Max Starkov, Chief eBusiness Strategist, Hospitality eBusiness Strategies, writes, “The Internet is all about transparency, efficient distribution of information, and inexpensive e-commerce transactions. It is, simply, the best direct-to-consumer distribution channel ever created and it definitely favors supplier-buyer relationships.”

The trend is clear: the Internet is revolutionizing marketing with more and more travellers choosing to go to the supplier’s website and book direct rather than with a middleman. Travellers say they feel they have more control working with the supplier directly, but they expect rates and services to be comparable.

There are now new tools and services for travel suppliers to help them provide the full set of interactive and social networking solutions expected. AXSES has been a pioneer, providing ‘supplier-centered tools’ to manage and distribute travel products. These can be installed directly on the supplier’s own website. They include:

Airfare Search and Book, that can be put right on the hotel website;
Dynamic Packaging for suppliers, that adds activities matching travellers’ profiles;
RSS feeds, blogs, travellers’ comments and travellers’ ratings;
Website Booking Engine;
Rates Management; and
A range of travel components that hotels can put on their sites.

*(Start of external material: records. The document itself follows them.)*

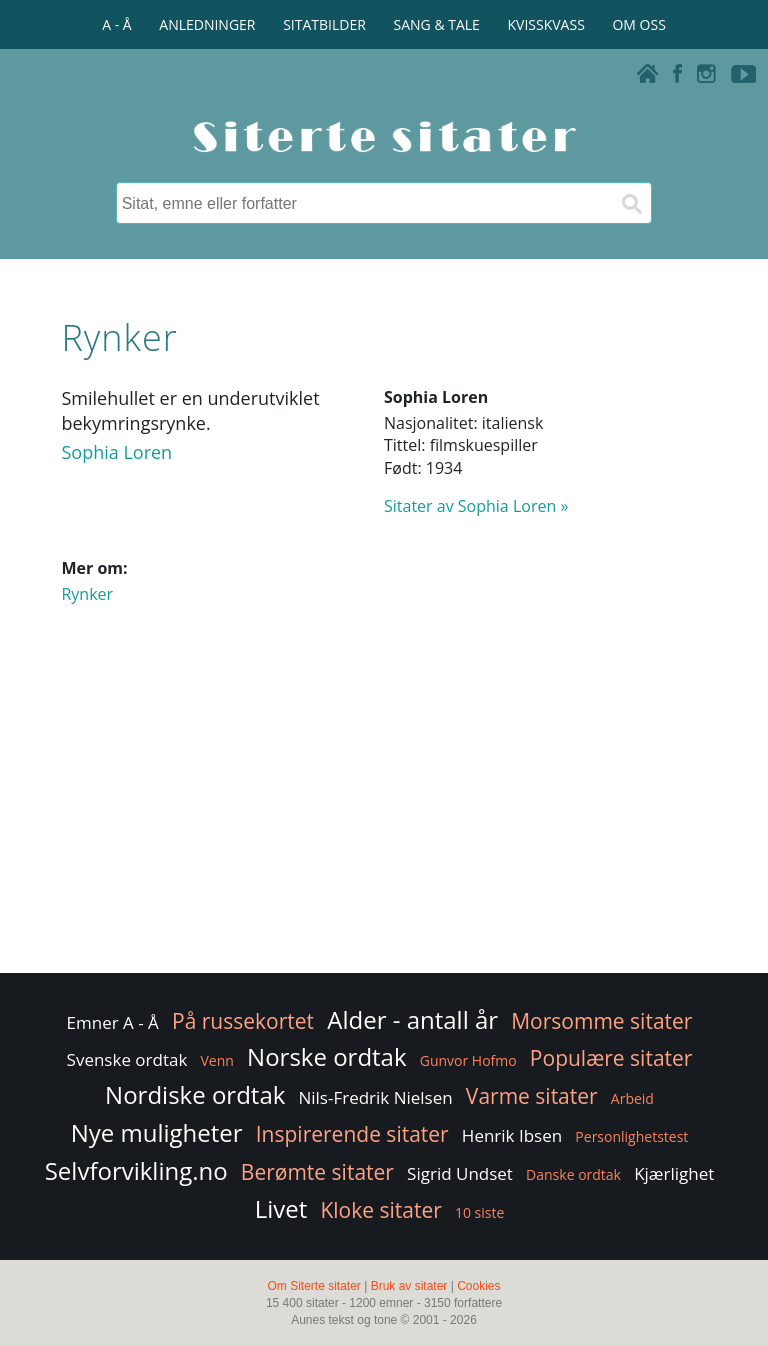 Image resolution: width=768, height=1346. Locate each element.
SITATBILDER (324, 24)
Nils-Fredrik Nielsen (375, 1097)
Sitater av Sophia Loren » (476, 506)
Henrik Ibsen (512, 1135)
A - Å (116, 24)
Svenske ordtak (127, 1059)
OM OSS (638, 24)
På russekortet (243, 1021)
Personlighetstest (631, 1136)
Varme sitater (532, 1096)
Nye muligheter (157, 1132)
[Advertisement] (383, 809)
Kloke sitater (380, 1210)
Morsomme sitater (601, 1021)
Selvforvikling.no (136, 1170)
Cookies (478, 1286)
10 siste (479, 1212)
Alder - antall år (412, 1019)
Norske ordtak (327, 1056)
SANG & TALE (437, 24)
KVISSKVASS (546, 24)
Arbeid (632, 1098)
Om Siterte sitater (313, 1286)
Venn (217, 1060)
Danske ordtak (573, 1174)
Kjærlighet (674, 1173)
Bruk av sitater (409, 1286)
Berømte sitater (317, 1172)
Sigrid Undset (460, 1173)
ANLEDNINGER (207, 24)
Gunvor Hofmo (468, 1060)
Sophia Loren (116, 452)
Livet (281, 1208)
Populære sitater (611, 1058)
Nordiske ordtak (195, 1094)
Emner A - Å (113, 1022)
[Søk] (631, 203)
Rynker (87, 594)
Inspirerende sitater (352, 1134) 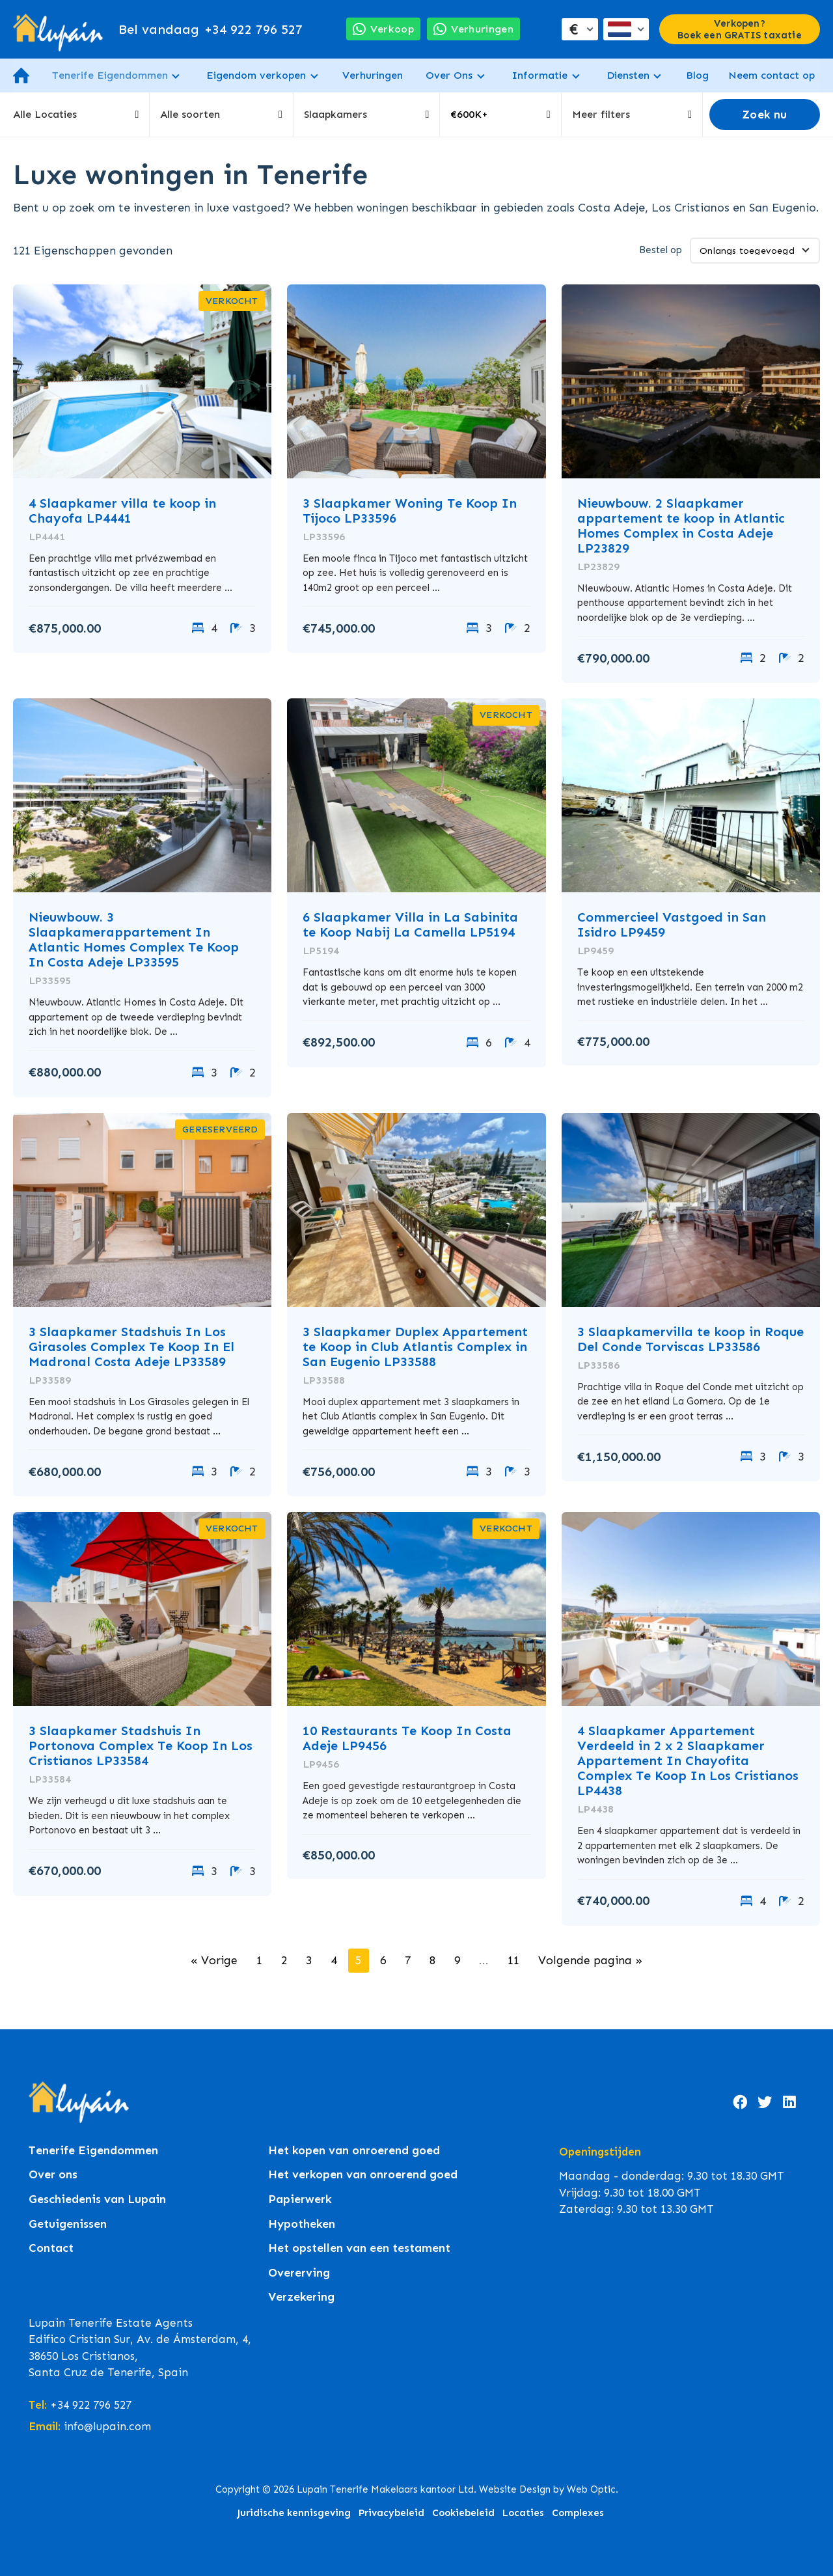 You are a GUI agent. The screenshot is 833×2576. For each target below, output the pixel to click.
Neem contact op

All of these may be integrated with:
Hotel Property Management Systems;
Global Distribution Systems (GDS); and
The Internet Distribution Companies, like Expedia.

What the middlemen do well is offer comparison shopping and search capabilities. AXSES bookings and reservation portals, like, and, provides this also, but with this twist – requests and bookings are made directly with the hotel. (see AXSES arcRes Supplier Travel Suites).

Unlike middlemen systems, the supplier is not hidden and travellers can go direct to the supplier website at any time. There are pop-ups and standard views of the information which travellers like, as supplier websites follow no standard and it is confusing to compare several. All information on the direct channel (including website’s content, amenities and features) is under the control of the Hotel.

These new tools are different to middlemen solutions for suppliers and destinations. The supplier-centered tools are designed from the ground up for suppliers, i.e., hotels, apartments, villas, activities and all tourism operators. They are configured to any set of rules and rate options. The tools are a powerful set of integrated suites to give tourism suppliers more high profit DIRECT business.

But be wary, not all who claim to be direct are! Some marketers are jumping on the bandwagon, without credentials. A direct channel will not hide your brand; in fact, direct is about marketing your brand. A direct channel will allow users to go to your website and will not require guests to prepay the booking, deposit it in their bank, and pay you the balance less commissions. A direct channel gives you control of revenue, payment options, terms, content, rules, branding and customers.

In 2007, 60% of online travellers chose to BUY Direct from the supplier, bypassing the middleman. The trend to direct is expected to continue. Merrill Lynch forecasts that it will exceed 65% in the next 2 years. Currently, the large chains receive over 80% of online business direct (see trends).

We need to gear up now for this market and take control!